Spider Silk‐Like Nanodomain Spacings Enable Mechanically Robust and Healable Elastomers with Record‐High Puncture Resistance
Yujie Jia, Bin Hong, Bo Qian, Ping Liu, Lizhen Hu, Guangchen Liu, Yingqian Li, Junfen Sun, Yong Chen, Zhengwei YouABSTRACT
Spider silk is an exceptionally strong, extensible, and tough natural material, the outstanding mechanical properties of which arise from β ‐sheet nanocrystalline protein domains with an average lattice spacing of approximately 10 nm. Herein, inspired by the microstructure of spider silk, a mechanically robust, healable, and reprocessable fluorinated supramolecular poly(urethane‐urea) (F‐SPUU) elastomer with record‐high puncture energy (889 mJ), is reported.

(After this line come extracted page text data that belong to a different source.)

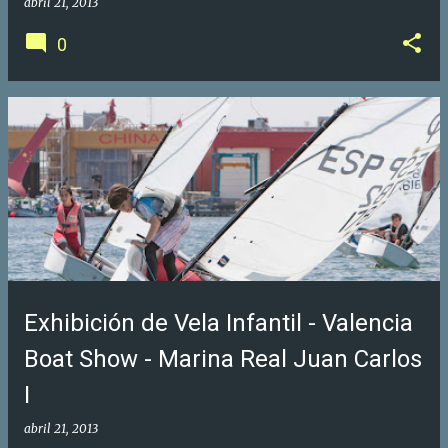
abril 21, 2013
0
Exhibición de Vela Infantil - Valencia
Boat Show - Marina Real Juan Carlos
I
abril 21, 2013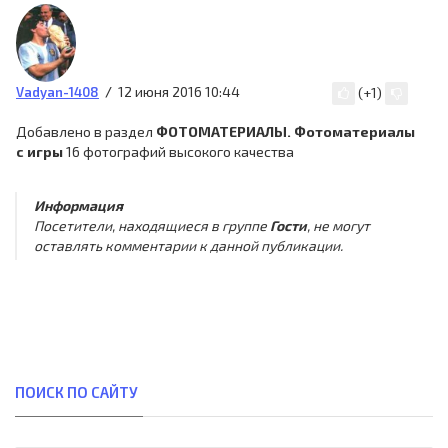
12 июня 2016 10:44
Vadyan-1408
(
+1
)
Добавлено в раздел
ФОТОМАТЕРИАЛЫ. Фотоматериалы
с игры
16 фотографий высокого качества
Информация
Посетители, находящиеся в группе
Гости
, не могут
оставлять комментарии к данной публикации.
ПОИСК ПО САЙТУ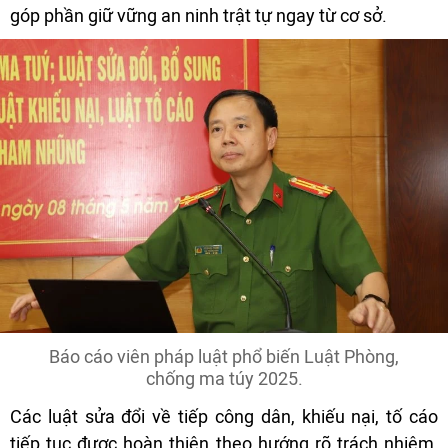
góp phần giữ vững an ninh trật tự ngay từ cơ sở.
Báo cáo viên pháp luật phổ biến Luật Phòng,
chống ma túy 2025.
Các luật sửa đổi về tiếp công dân, khiếu nại, tố cáo
tiếp tục được hoàn thiện theo hướng rõ trách nhiệm,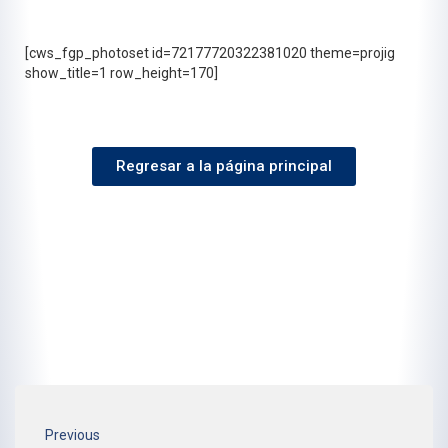
[cws_fgp_photoset id=72177720322381020 theme=projig
show_title=1 row_height=170]
Regresar a la página principal
Previous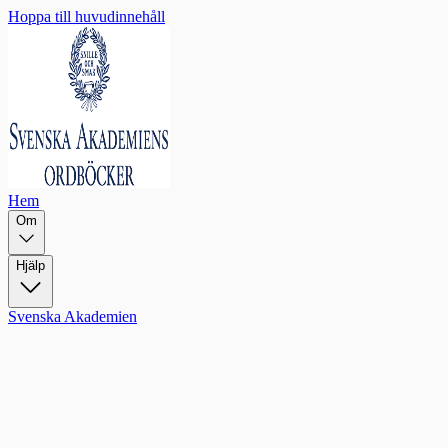
Hoppa till huvudinnehåll
Hem
Om
Hjälp
Svenska Akademien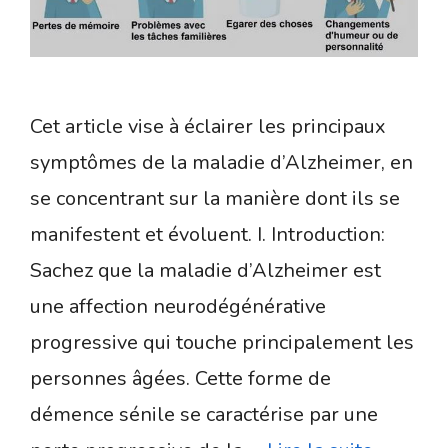
Cet article vise à éclairer les principaux
symptômes de la maladie d’Alzheimer, en
se concentrant sur la manière dont ils se
manifestent et évoluent. I. Introduction:
Sachez que la maladie d’Alzheimer est
une affection neurodégénérative
progressive qui touche principalement les
personnes âgées. Cette forme de
démence sénile se caractérise par une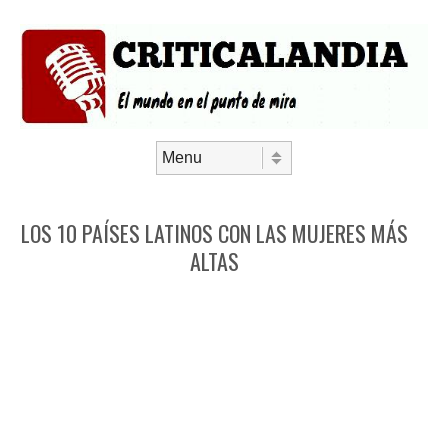
Saltar al contenido
Menú
LOS 10 PAÍSES LATINOS CON LAS MUJERES MÁS
ALTAS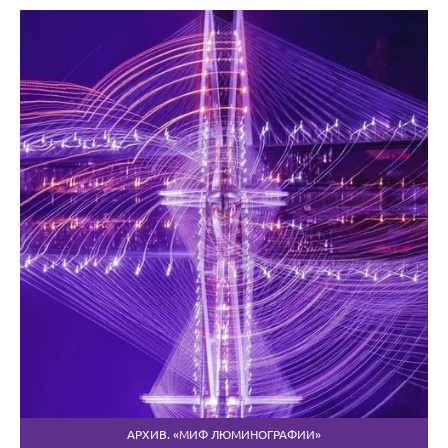
АРХИВ. «МИФ ЛЮМИНОГРАФИИ»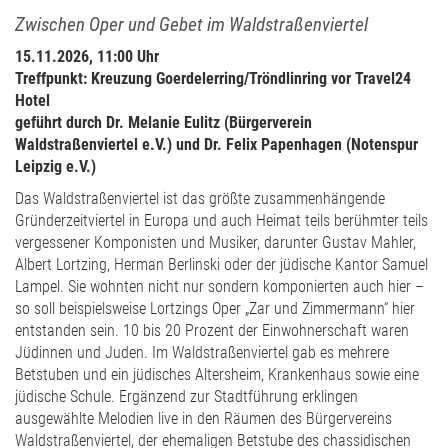
Zwischen Oper und Gebet im Waldstraßenviertel
15.11.2026, 11:00 Uhr
Treffpunkt: Kreuzung Goerdelerring/Tröndlinring vor Travel24
Hotel
geführt durch Dr. Melanie Eulitz (Bürgerverein
Waldstraßenviertel e.V.) und Dr. Felix Papenhagen (Notenspur
Leipzig e.V.)
Das Waldstraßenviertel ist das größte zusammenhängende
Gründerzeitviertel in Europa und auch Heimat teils berühmter teils
vergessener Komponisten und Musiker, darunter Gustav Mahler,
Albert Lortzing, Herman Berlinski oder der jüdische Kantor Samuel
Lampel. Sie wohnten nicht nur sondern komponierten auch hier –
so soll beispielsweise Lortzings Oper „Zar und Zimmermann“ hier
entstanden sein. 10 bis 20 Prozent der Einwohnerschaft waren
Jüdinnen und Juden. Im Waldstraßenviertel gab es mehrere
Betstuben und ein jüdisches Altersheim, Krankenhaus sowie eine
jüdische Schule. Ergänzend zur Stadtführung erklingen
ausgewählte Melodien live in den Räumen des Bürgervereins
Waldstraßenviertel, der ehemaligen Betstube des chassidischen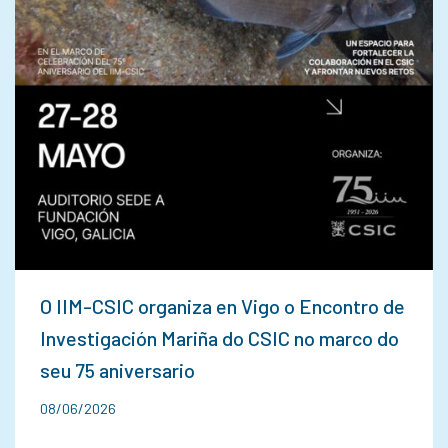
O IIM-CSIC organiza en Vigo o Encontro de
Investigación Mariña do CSIC no marco do
seu 75 aniversario
08/06/2026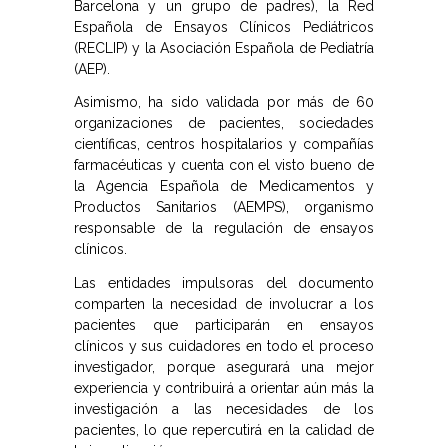
Barcelona y un grupo de padres), la Red
Española de Ensayos Clínicos Pediátricos
(RECLIP) y la Asociación Española de Pediatría
(AEP).
Asimismo, ha sido validada por más de 60
organizaciones de pacientes, sociedades
científicas, centros hospitalarios y compañías
farmacéuticas y cuenta con el visto bueno de
la Agencia Española de Medicamentos y
Productos Sanitarios (AEMPS), organismo
responsable de la regulación de ensayos
clínicos.
Las entidades impulsoras del documento
comparten la necesidad de involucrar a los
pacientes que participarán en ensayos
clínicos y sus cuidadores en todo el proceso
investigador, porque asegurará una mejor
experiencia y contribuirá a orientar aún más la
investigación a las necesidades de los
pacientes, lo que repercutirá en la calidad de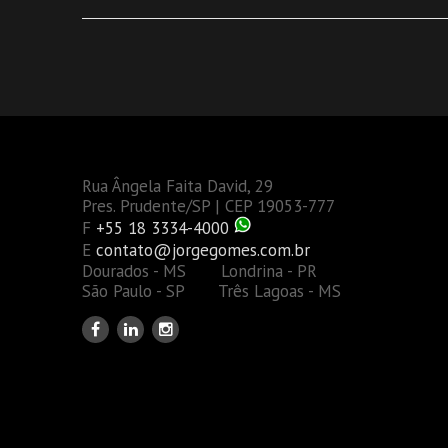
Rua Ângela Faita David, 29
Pres. Prudente/SP | CEP 19053-777
F
+55 18 3334-4000
E
contato@jorgegomes.com.br
Dourados - MS Londrina - PR
São Paulo - SP Três Lagoas - MS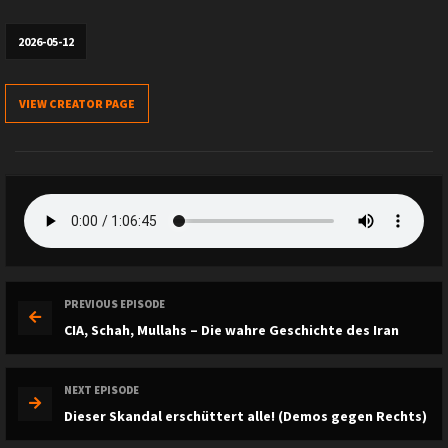
2026-05-12
VIEW CREATOR PAGE
PREVIOUS EPISODE
CIA, Schah, Mullahs – Die wahre Geschichte des Iran
NEXT EPISODE
Dieser Skandal erschüttert alle! (Demos gegen Rechts)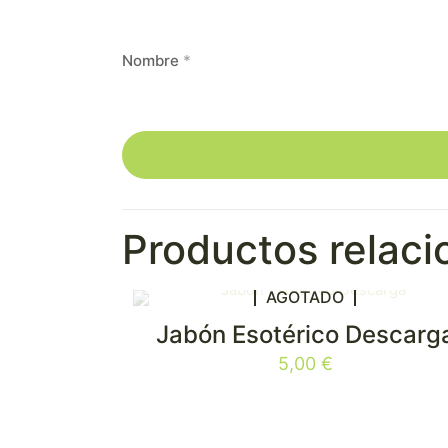
Nombre
*
Productos relac
AGOTADO
Jabón Esotérico Descarg
5,00
€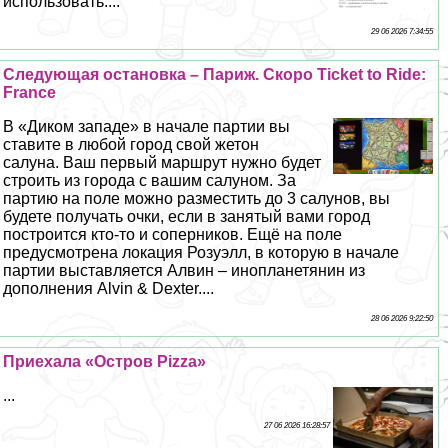
использовать....
29 06 2026 7:34:55
Следующая остановка – Париж. Скоро Ticket to Ride:
France
В «Диком западе» в начале партии вы
ставите в любой город свой жетон
салуна. Ваш первый маршрут нужно будет
строить из города с вашим салуном. За
партию на поле можно разместить до 3 салунов, вы
будете получать очки, если в занятый вами город
построится кто-то и соперников. Ещё на поле
предусмотрена локация Розуэлл, в которую в начале
партии выставляется Алвин – инопланетянин из
дополнения Alvin & Dexter....
28 06 2026 9:22:50
Приехала «Остров Pizza»
...
27 06 2026 16:28:57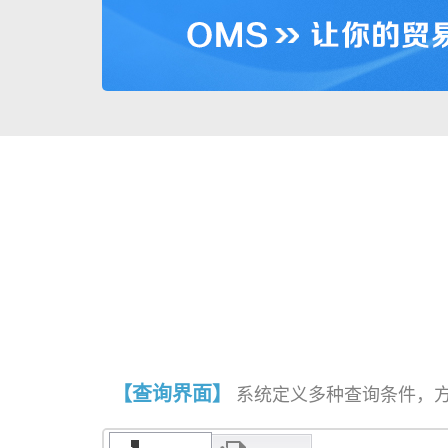
【查询界面】
系统定义多种查询条件，方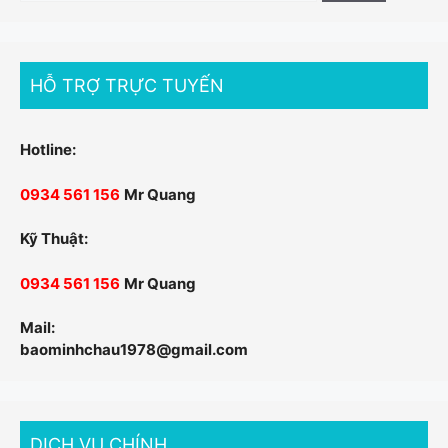
cho:
HỖ TRỢ TRỰC TUYẾN
Hotline:
0934 561 156
Mr Quang
Kỹ Thuật:
0934 561 156
Mr Quang
Mail:
baominhchau1978@gmail.com
DỊCH VỤ CHÍNH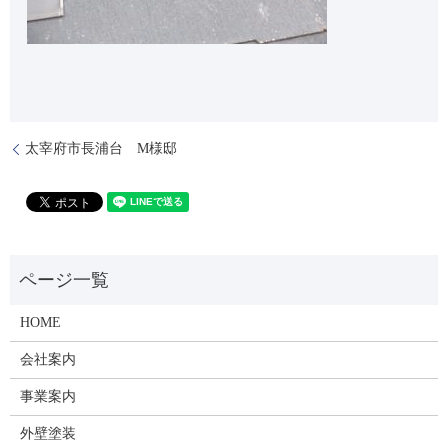
太宰府市長浦台 M様邸
HOME
会社案内
事業案内
外壁塗装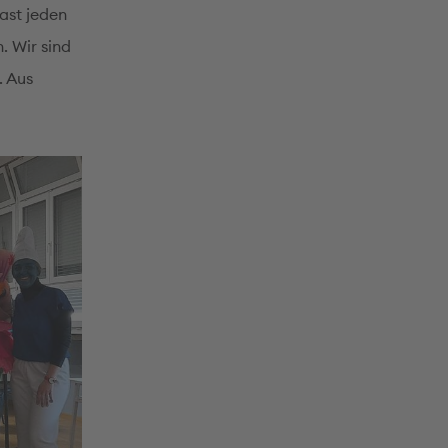
ast jeden
 Wir sind
. Aus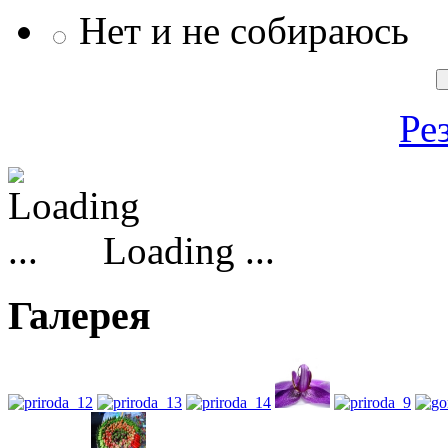
Нет и не собираюсь
Ре
Loading ...
Галерея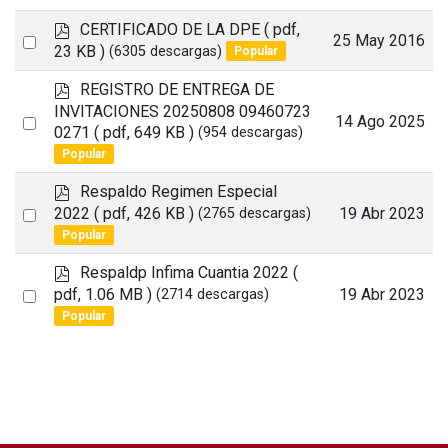
p
CERTIFICADO DE LA DPE
( pdf,
Select
25 May 2016
d
23 KB )
(6305 descargas)
Popular
an
f
p
REGISTRO DE ENTREGA DE
item
d
INVITACIONES 20250808 09460723
Select
14 Ago 2025
f
0271
( pdf, 649 KB )
(954 descargas)
an
Popular
item
p
Respaldo Regimen Especial
d
Select
2022
( pdf, 426 KB )
19 Abr 2023
(2765 descargas)
f
Popular
an
item
p
Respaldp Infima Cuantia 2022
(
d
Select
pdf, 1.06 MB )
19 Abr 2023
(2714 descargas)
f
Popular
an
item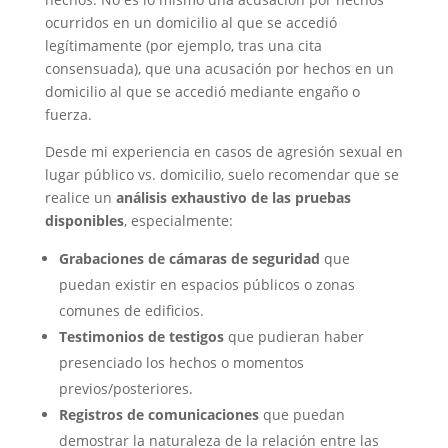
ocurridos en un domicilio al que se accedió
legítimamente (por ejemplo, tras una cita
consensuada), que una acusación por hechos en un
domicilio al que se accedió mediante engaño o
fuerza.
Desde mi experiencia en casos de agresión sexual en
lugar público vs. domicilio, suelo recomendar que se
realice un
análisis exhaustivo de las pruebas
disponibles
, especialmente:
Grabaciones de cámaras de seguridad
que
puedan existir en espacios públicos o zonas
comunes de edificios.
Testimonios de testigos
que pudieran haber
presenciado los hechos o momentos
previos/posteriores.
Registros de comunicaciones
que puedan
demostrar la naturaleza de la relación entre las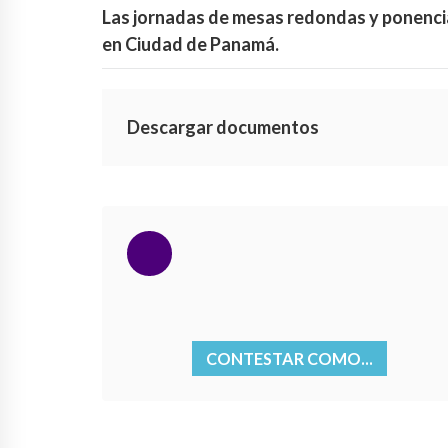
Las jornadas de mesas redondas y ponencias
en Ciudad de Panamá.
Descargar documentos
CONTESTAR COMO...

The high‐performance stems from the cross‐linking of polytetrahydrofuran chains with in situ‐formed phase‐separated nanodomains (lattice spacing: 10.02 nm), closely resembling that observed in spider silk. These nanodomains consist of dynamic hydrogen bonded arrays and fluorinated phenol–carbamate bonds. They not only serve as rigid nanofillers that reinforce elastomers, but deform and disintegrate under external forces, dissipating energy to improve puncture resistance and damage tolerance, while endowing elastomers with self‐healability and reprocessability due to their reversibility. As a result, the F‐SPUU elastomer exhibits high tensile strength (39.6 MPa), superior fracture energy (90.8 kJ m − 2 ), excellent self‐healing efficiency (99.1%), and low surface energy (41.7 mJ m − 2 ). The tough self‐healing elastomers enable the fabrication of multifunctional triboelectric nanogenerators, offering a molecular engineering strategy for high performance polymers toward cutting‐edge applications.